▸ **WHAT TO PRODUCE**
Print every entry exactly as it appears, but skip the pictures.

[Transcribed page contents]
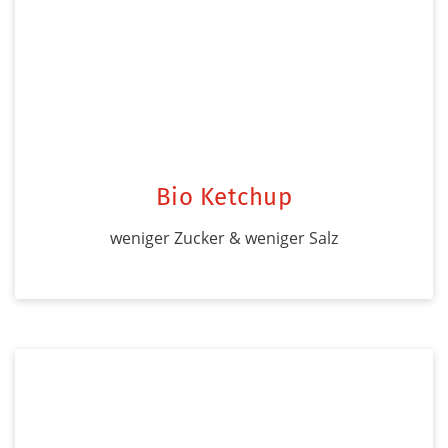
Bio Ketchup
weniger Zucker & weniger Salz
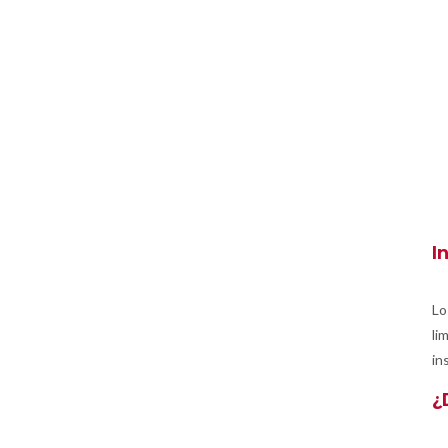
I
Lo
li
in
¿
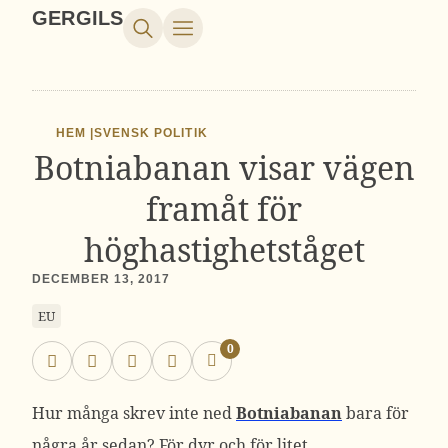
GERGILS
HEM |
SVENSK POLITIK
Botniabanan visar vägen
framåt för
höghastighetståget
DECEMBER 13, 2017
EU
0
Hur många skrev inte ned
Botniabanan
bara för
några år sedan? För dyr och för litet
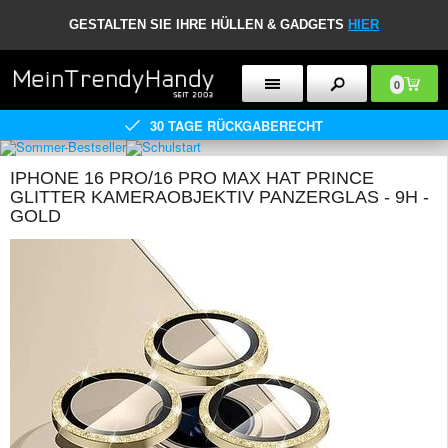
GESTALTEN SIE IHRE HÜLLEN & GADGETS
HIER
0
30 TAGE RÜCKGABERECHT
IPHONE 16 PRO/16 PRO MAX HAT PRINCE
GLITTER KAMERAOBJEKTIV PANZERGLAS - 9H -
GOLD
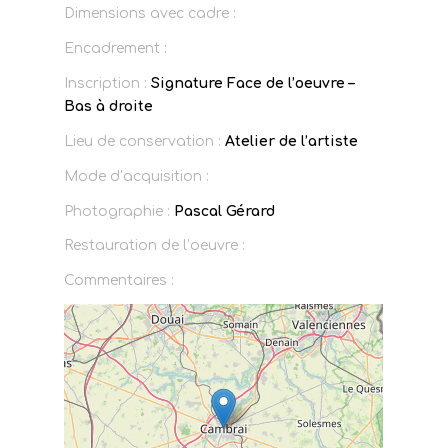
Dimensions avec cadre :
Encadrement :
Inscription :
Signature Face de l’oeuvre –
Bas à droite
Lieu de conservation :
Atelier de l’artiste
Mode d’acquisition :
Photographie :
Pascal Gérard
Restauration de l’oeuvre :
Commentaires :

▸ **TASK ANSWER**
Bio Ketchup
weniger Zucker & weniger Salz
I
Lo
li
in
¿
GERGILS
HEM |
SVENSK POLITIK
Botniabanan visar vägen
framåt för
höghastighetståget
DECEMBER 13, 2017
EU
0
Hur många skrev inte ned
Botniabanan
bara för
några år sedan? För dyr och för litet
GESTALTEN SIE IHRE HÜLLEN & GADGETS
HIER
0
30 TAGE RÜCKGABERECHT
IPHONE 16 PRO/16 PRO MAX HAT PRINCE
GLITTER KAMERAOBJEKTIV PANZERGLAS - 9H -
GOLD
Dimensions avec cadre :
Encadrement :
Inscription :
Signature Face de l’oeuvre –
Bas à droite
Lieu de conservation :
Atelier de l’artiste
Mode d’acquisition :
Photographie :
Pascal Gérard
Restauration de l’oeuvre :
Commentaires :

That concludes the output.